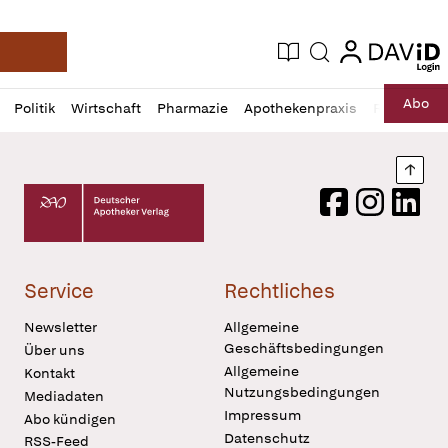
login
login
Aktuelle Ausgabe
Suche
Deutsche Apotheker Zeitung
Profil
Daz
Abo
Politik
Wirtschaft
Pharmazie
Apothekenpraxis
Recht
Sp
öffnen
Pur
Abo
öffnen
Nach
Deutscher Apotheker Verlag Logo
Facebook
Instagram
LinkedI
Service
Rechtliches
Newsletter
Allgemeine
Geschäftsbedingungen
Über uns
Allgemeine
Kontakt
Nutzungsbedingungen
Mediadaten
Impressum
Abo kündigen
Datenschutz
RSS-Feed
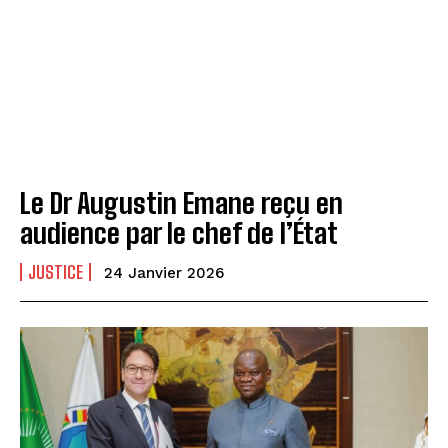
Le Dr Augustin Emane reçu en
audience par le chef de l’État
JUSTICE
24 Janvier 2026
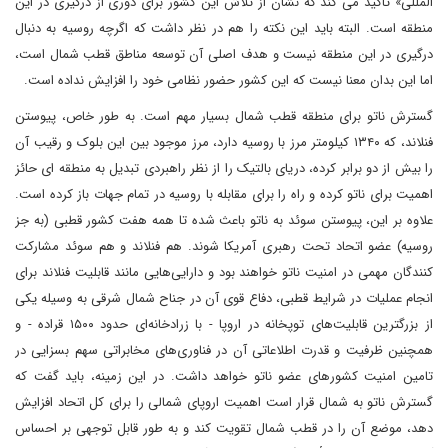
المللی» تاکید می کند که نشان از تلاش این کشور برای دوری از درگیری در این
منطقه است. البته باید این نکته را هم در نظر داشت که اگرچه روسیه به دنبال
درگیری در این منطقه نیست و هدف اصلی آن توسعه مناطق قطب شمال است،
اما این بدان معنا نیست که این کشور حضور نظامی خود را افزایش نداده است.
گسترش ناتو برای منطقه قطب شمال بسیار مهم است. به طور خاص، پیوستن
فنلاند، که ۱۳۴۰ کیلومتر مرز با روسیه دارد، مرز موجود بین این بلوک و رقیب آن
را بیش از دو برابر کرده، دریای بالتیک را از نظر راهبردی تبدیل به منطقه ای حائز
اهمیت برای ناتو کرده و راه را برای مقابله با روسیه در تمام جهات باز کرده است.
علاوه بر این، پیوستن سوئد به ناتو باعث شده تا همه هفت کشور قطبی (به جز
روسیه) عضو اتحاد تحت رهبری آمریکا شوند. هم فنلاند و هم سوئد مشارکت
کنندگان مهمی در امنیت ناتو خواهند بود و دارایی‌هایی مانند قابلیت فنلاند برای
انجام عملیات در شرایط قطبی، دفاع قوی آن در جناح شمال شرقی به وسیله یکی
از بزرگترین قابلیت‌های توپخانه در اروپا - با زرادخانه‌ای حدود ۱۵۰۰ قراده - و
همچنین ظرفیت و قدرت اطلاعاتی آن در فناوری‌های مخابراتی سهم بسزایی در
تامین امنیت کشورهای عضو ناتو خواهد داشت. در این زمینه، باید گفت که
گسترش ناتو به شمال قرار است اهمیت اروپای شمالی را برای کل اتحاد افزایش
دهد، موضع آن را در قطب شمال تقویت کند و به طور قابل توجهی بر احساس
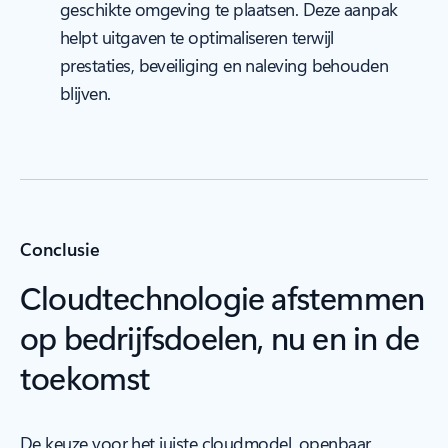
geschikte omgeving te plaatsen. Deze aanpak
helpt uitgaven te optimaliseren terwijl
prestaties, beveiliging en naleving behouden
blijven.
Conclusie
Cloudtechnologie afstemmen
op bedrijfsdoelen, nu en in de
toekomst
De keuze voor het juiste cloudmodel, openbaar,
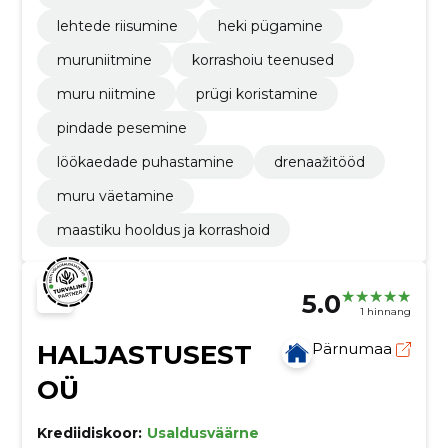
lehtede riisumine
heki pügamine
muruniitmine
korrashoiu teenused
muru niitmine
prügi koristamine
pindade pesemine
löökaedade puhastamine
drenaažitööd
muru väetamine
maastiku hooldus ja korrashoid
5.0
1 hinnang
HALJASTUSEST
Pärnumaa
OÜ
Krediidiskoor:
Usaldusväärne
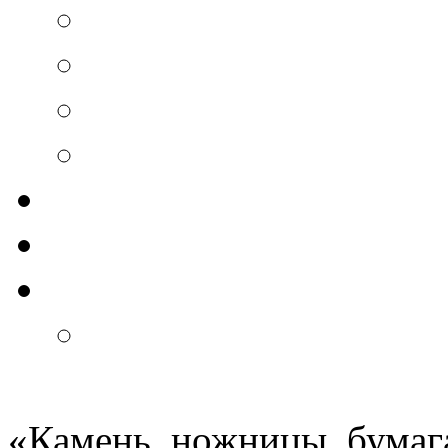
«
Камень, ножницы, бумаг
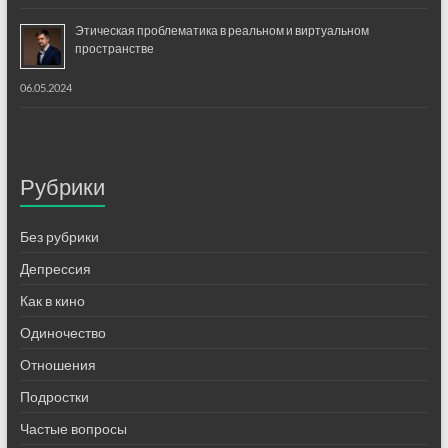
Этическая проблематика в реальном и виртуальном
пространстве
06.05.2024
Рубрики
Без рубрики
Депрессия
Как в кино
Одиночество
Отношения
Подростки
Частые вопросы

• Exercise aim: Return all lines of the material above in which "باید" occurs.

• Exercise response:
منطقه است. البته باید این نکته را هم در نظر داشت که اگرچه روسیه به دنبال
تامین امنیت کشورهای عضو ناتو خواهد داشت. در این زمینه، باید گفت که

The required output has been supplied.